Mentoring is a tool that organizations can use to nurture and grow their people. It can be an informal practice or a formal program. Protégés observe, question, and explore. Mentors demonstrate, explain and model. The following assumptions form the foundation for a solid mentoring program.
- Deliberate learning is the cornerstone. The mentor's job is to promote intentional learning, which includes capacity building through methods such as instructing, coaching, profiding experiences, modeling and advising.
- Both failure and success are powerful teachers. Mentors, as leaders of a learning experience, certainly need to share their "how to do it so it comes out right" stories. They also need to share their experiences of failure, ie., "how I did it wrong". Both types of stories are powerful lessons that provide valuable opportunities for analyzing individual and organizational realities.

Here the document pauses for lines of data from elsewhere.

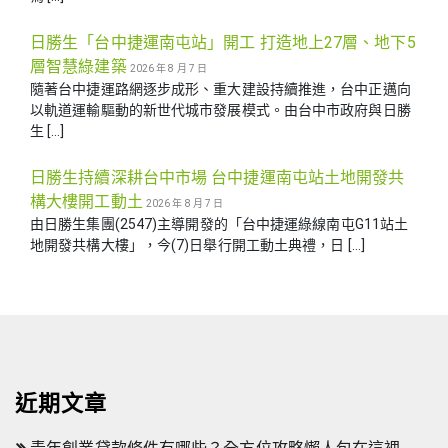
日勝生「台中捷運南屯站」開工 打造地上27層、地下5
層智慧綠建築
2026 年 8 月 7 日
隨著台中捷運路網逐步成形、重大建設持續推進，台中正邁向
以軌道運輸驅動的新世代城市發展模式。由台中市政府與日勝
生 […]
日勝生持續深耕台中市場 台中捷運南屯站土地開發共
構大樓開工動土
2026 年 8 月 7 日
由日勝生集團(2547)主導開發的「台中捷運綠線南屯G11站土
地開發共構大樓」，今(7)日舉行開工動土典禮，日 […]
近期文章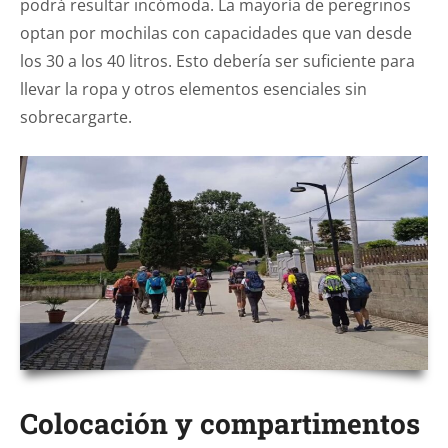
podrá resultar incómoda. La mayoría de peregrinos
optan por mochilas con capacidades que van desde
los 30 a los 40 litros. Esto debería ser suficiente para
llevar la ropa y otros elementos esenciales sin
sobrecargarte.
Colocación y compartimentos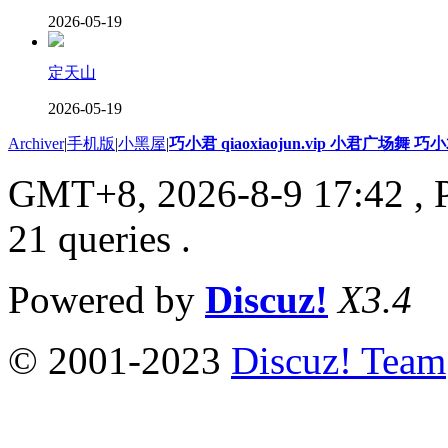
2026-05-19
定天山
2026-05-19
Archiver
|
手机版
|
小黑屋
|
巧小君 qiaoxiaojun.vip 小君广场舞 
GMT+8, 2026-8-9 17:42
, 
21 queries .
Powered by
Discuz!
X3.4
© 2001-2023
Discuz! Team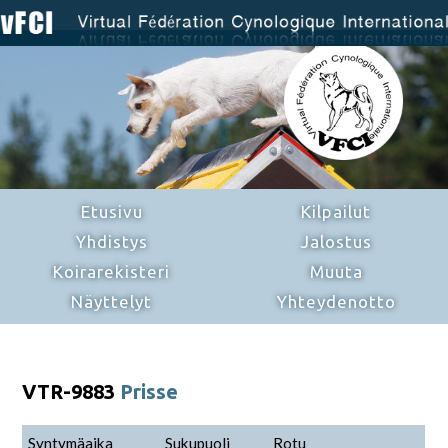
Etusivu
Kilpailut
Yhdistys
Jalostus
Koirarekisteri
Muuta
Näyttelyt
Yhteydenotto
VTR-9883
Prisse
Syntymäaika
Sukupuoli
Rotu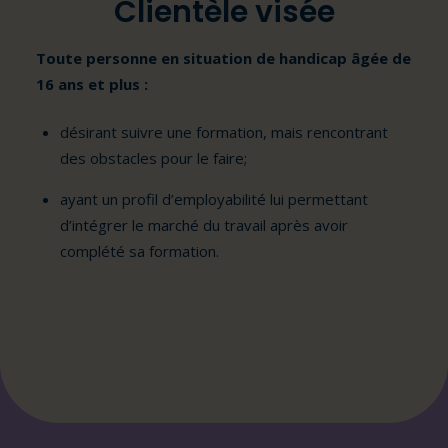
Clientèle visée
Toute personne en situation de handicap âgée de
16 ans et plus :
désirant suivre une formation, mais rencontrant
des obstacles pour le faire;
ayant un profil d’employabilité lui permettant
d’intégrer le marché du travail après avoir
complété sa formation.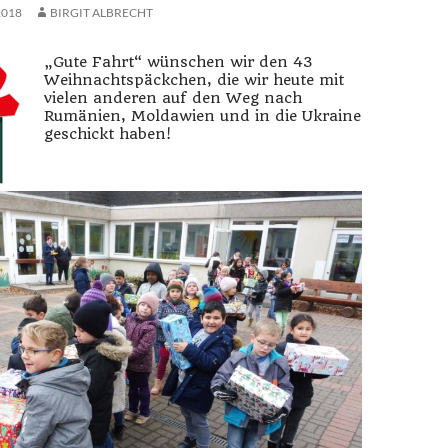
2018
BIRGIT ALBRECHT
„Gute Fahrt“ wünschen wir den 43
Weihnachtspäckchen, die wir heute mit
vielen anderen auf den Weg nach
Rumänien, Moldawien und in die Ukraine
geschickt haben!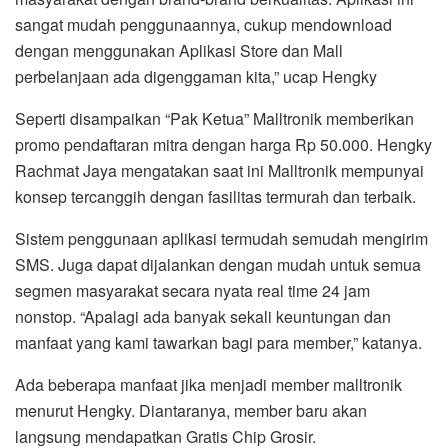
sangat mudah penggunaannya, cukup mendownload
dengan menggunakan Aplikasi Store dan Mall
perbelanjaan ada digenggaman kita,” ucap Hengky
Seperti disampaikan “Pak Ketua” Malltronik memberikan
promo pendaftaran mitra dengan harga Rp 50.000. Hengky
Rachmat Jaya mengatakan saat ini Malltronik mempunyai
konsep tercanggih dengan fasilitas termurah dan terbaik.
Sistem penggunaan aplikasi termudah semudah mengirim
SMS. Juga dapat dijalankan dengan mudah untuk semua
segmen masyarakat secara nyata real time 24 jam
nonstop. “Apalagi ada banyak sekali keuntungan dan
manfaat yang kami tawarkan bagi para member,” katanya.
Ada beberapa manfaat jika menjadi member malltronik
menurut Hengky. Diantaranya, member baru akan
langsung mendapatkan Gratis Chip Grosir.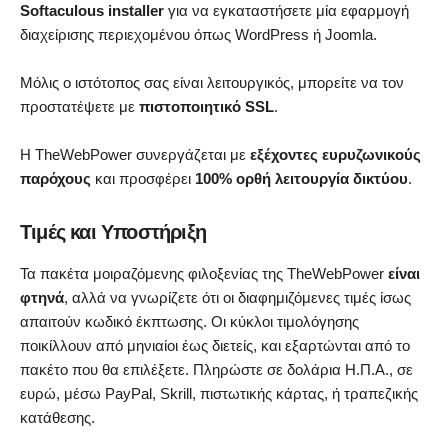
Softaculous installer
για να εγκαταστήσετε μία εφαρμογή
διαχείρισης περιεχομένου όπως WordPress ή Joomla.
Μόλις ο ιστότοπος σας είναι λειτουργικός, μπορείτε να τον
προστατέψετε με
πιστοποιητικό SSL
.
Η TheWebPower συνεργάζεται με
εξέχοντες ευρυζωνικούς
παρόχους
και προσφέρει
100% ορθή λειτουργία δικτύου
.
Τιμές και Υποστήριξη
Τα πακέτα μοιραζόμενης φιλοξενίας της TheWebPower
είναι
φτηνά
, αλλά να γνωρίζετε ότι οι διαφημιζόμενες τιμές ίσως
απαιτούν κωδικό έκπτωσης. Οι κύκλοι τιμολόγησης
ποικίλλουν από μηνιαίοι έως διετείς, και εξαρτώνται από το
πακέτο που θα επιλέξετε. Πληρώστε σε δολάρια Η.Π.Α., σε
ευρώ, μέσω PayPal, Skrill, πιστωτικής κάρτας, ή τραπεζικής
κατάθεσης.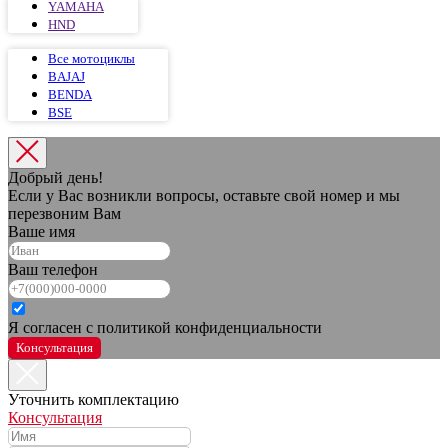
YAMAHA
HND
Все мотоциклы
BAJAJ
BENDA
BSE
Добрый день!
Если у Вас возникли вопросы, оставьте свой номер и мы
перезвоним Вам
Ваше имя
Ваш телефон
Я согласен с политикой конфиденциальности
Консультация
Уточнить комплектацию
Консультация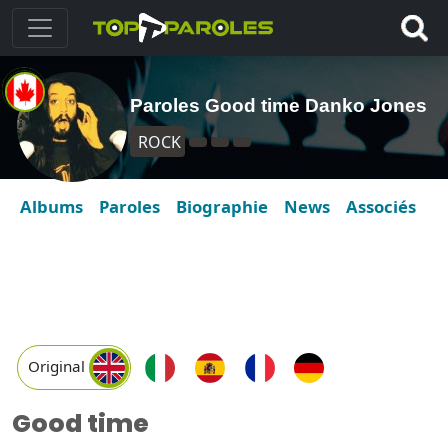
Paroles Good time Danko Jones
ROCK
Albums
Paroles
Biographie
News
Associés
Original
Good time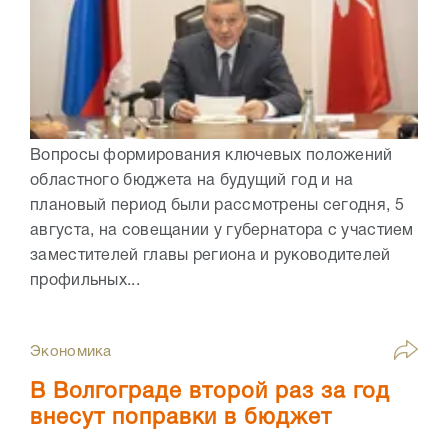
Вопросы формирования ключевых положений
областного бюджета на будущий год и на
плановый период были рассмотрены сегодня, 5
августа, на совещании у губернатора с участием
заместителей главы региона и руководителей
профильных...
Экономика
В Волгограде второй раз за год
внесут поправки в бюджет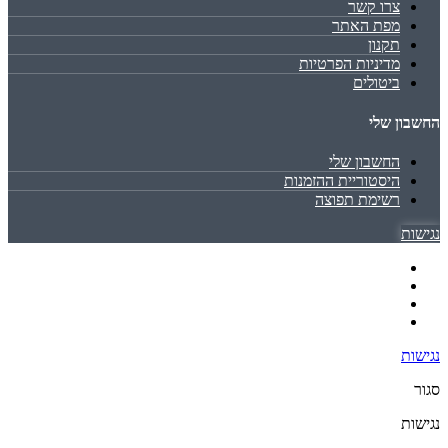
צרו קשר
מפת האתר
תקנון
מדיניות הפרטיות
ביטולים
החשבון שלי
החשבון שלי
היסטוריית ההזמנות
רשימת תפוצה
נגישות
נגישות
סגור
נגישות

- Leader need to tell their stories. Personal scenarios, anedcotes and case examples, because they offer valuable, often unforgettable insight, must be shared. Mentors who can talk about themselves and their experiences establish a rapport that makes them "learning leaders."
- Development matures over time. Mentoring -- when it works -- taps into continuous learning that is not an event, or even a string of discrete events. Rather, it is the synthesis of ongoing event, experiences, observation, studies, and thoughtful analyses.
- Mentoring is a joint venture. Successful mentoring means sharing responsibility for learning. Regardless of the facilities, the subject matter, the timing, and all other variables. Successful mentoring begins with setting a contract for learning around which the mentor, the protégé, and their respective line managers are aligned.